Painting by Beksiński, AA83, 1984
The people and places in his work are alone, untended, disdained, and left to rot. They are in such an advanced state of disrepair that there is no hope that they will return to their former glory, yet they still stand. We can still see them, just as in Beksiński’s homeland, the Poland of his youth still materially existed, but it would never return to what it was in spirit.
Unlike the architecture, the people in his work are full of spirit. They are often rendered horrifically with emaciated forms and skin made of stone, or calcified ash, or something. They are subject to the same forces of decay as their environment, yet they are often in motion, or looking, or clutching, doing something with intent. In so desolate a world, any action towards any goal is a rebellion against fate. It demonstrates the irrepressibility of the human spirit.
Painting by Beksiński, untitled, 1980
When Beksiński shows us multiple wretched bodies in a single scene, they are usually in some kind of collaboration. Sometimes they phase together to form a single entity, and sometimes they’re rendered giving one another palliative love.
So I think that Beksiński consciously or subconsciously glorifies the human spirit - or perhaps the Polish spirit - and mournfully reflects on the loss of Polish identity.
Shattered
Beksiński was not just a painter, he made brief excursions into sculpture, creative writing, photography, and even digital art. All of it bears analysis, but his most distinct parenthetical was photography.
He is widely regarded as one of the most inventive photographers of the 1950s. He seemed motivated to break through the mundanity of his environment and isolate the curious and evocative. He was drawn to mirrors, shadows, repeating textures, microstructures, and unrecognizable things positioned starkly amongst the ordinary.

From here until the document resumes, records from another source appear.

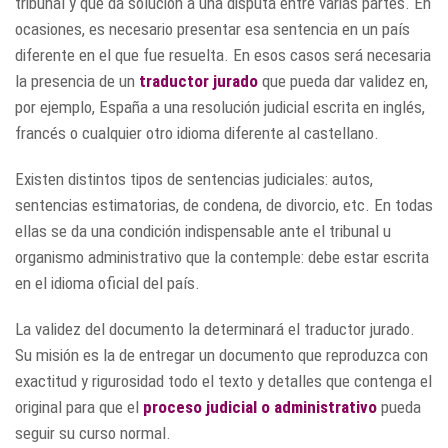
tribunal y que da solución a una disputa entre varias partes. En
ocasiones, es necesario presentar esa sentencia en un país
diferente en el que fue resuelta. En esos casos será necesaria
la presencia de un
traductor jurado
que pueda dar validez en,
por ejemplo, España a una resolución judicial escrita en inglés,
francés o cualquier otro idioma diferente al castellano.
Existen distintos tipos de sentencias judiciales: autos,
sentencias estimatorias, de condena, de divorcio, etc. En todas
ellas se da una condición indispensable ante el tribunal u
organismo administrativo que la contemple: debe estar escrita
en el idioma oficial del país.
La validez del documento la determinará el traductor jurado.
Su misión es la de entregar un documento que reproduzca con
exactitud y rigurosidad todo el texto y detalles que contenga el
original para que el
proceso judicial o administrativo
pueda
seguir su curso normal.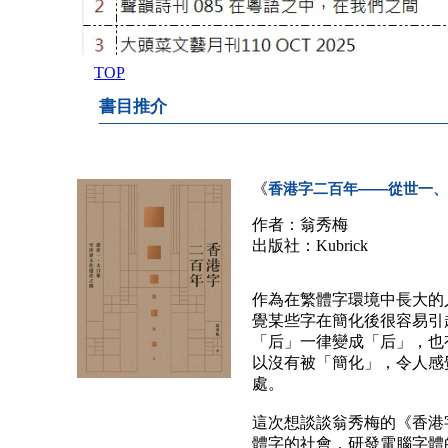
TOP
書目推介
《
香港字二百年——從世一、
作者：翁秀梅
出版社：Kubrick
作為在繁體字環境中長大的
覺某些字在簡化後很容易引
「后」一律變成「后」，也
以沒有被「簡化」，令人感
處。
這次想談談翁秀梅的《香港
體字的社會，研發電腦字體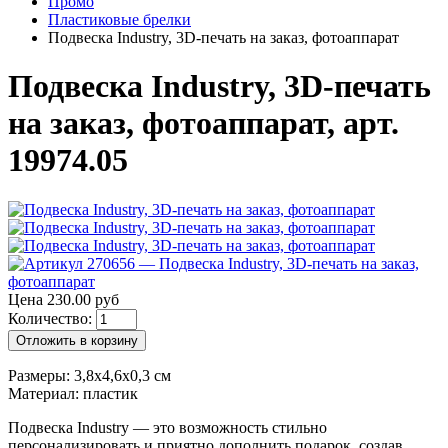
Промо
Пластиковые брелки
Подвеска Industry, 3D-печать на заказ, фотоаппарат
Подвеска Industry, 3D-печать
на заказ, фотоаппарат, арт.
19974.05
Цена 230.00 руб
Количество:
Отложить в корзину
Размеры: 3,8х4,6х0,3 см
Материал: пластик
Подвеска Industry — это возможность стильно
персонализировать и приятно дополнить подарок, создав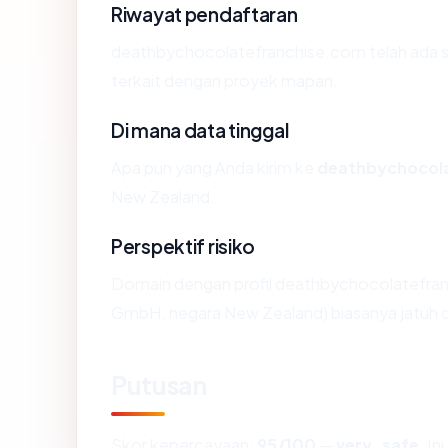
Riwayat pendaftaran
deathbychocolatefranchise.com telah ada s
terkait dengan proyek mapan.
Di mana data tinggal
Apa pun yang Anda kirim ke
deathbychocol
New Zealand.
Perspektif risiko
Domain dengan profil deathbychocolatefranc
GmbH, negara New Zealand) biasanya jatuh d
Putusan
Skor kepercayaan:
95/100
—
very_safe
. I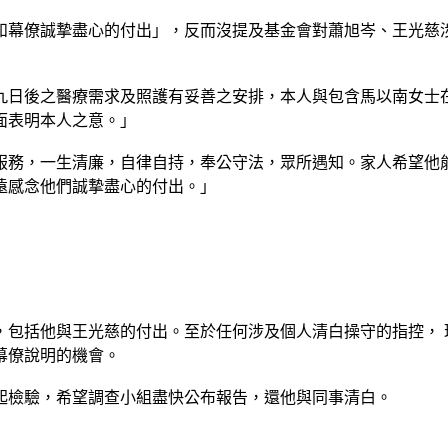
和幕僚誠摯盡心的付出」，反而沒提及基金會對蕭旭岑、王光慈
九日後之醫療需求及照護有妥善之安排，本人與包含馬以南女士
面表明本人之意。」
服務，一生清廉，自律自持，奉公守法，眾所遇知。家人希望他
遠感念他們誠摯盡心的付出。」
包括他與王光慈的付出。至於任何涉及個人清白操守的指控， 
幕僚說明的機會。
起檢驗，希望調查小組盡快公布報告，還他與同事清白。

Often, Beksiński would carefully arrange a composition. Nothing - his women models included - made it through to development in one piece. He liked to take his subjects and shatter them with a mirror, bisect them with a wall, or mutilate them with a penknife on celluloid.
His wife, Zofia, was a frequent model in his early photography. It’s clear from their creations together that her husband was enamored, even worshipful of her form. She appeared naked here and there and indulged his experimentations, sometimes being wrapped tight in rope, taking a pin-up-esque shot, and posing for almost anatomical views of her spine.
Photograph by Zdzisław Beksiński, untitled, 1950
Back out in the world, Beksiński demonstrated his keen eye for the curious and the unrecognizable. Once he found it, he would either isolate it within the frame or pull back to reveal its mundane environment. He drew your eye to the properties that made it curious, be it the repeating shapes, the indeterminable materials, or something else, leaving you wondering what on Earth it was you were looking at.
The microworld was a treasure trove of curiosities for Beksiński. Down there, nothing was recognizable. Up here - this is the world of people, narratives, and tools. Down there - that is the world of component pieces, insect items that were never designed to be seen or used directly. Beksiński presented his images of the microworld without description.
Photography of this type is my favourite form of photography - it shows us that beauty and wonder are there waiting for anyone who just looks closely enough at what’s around them.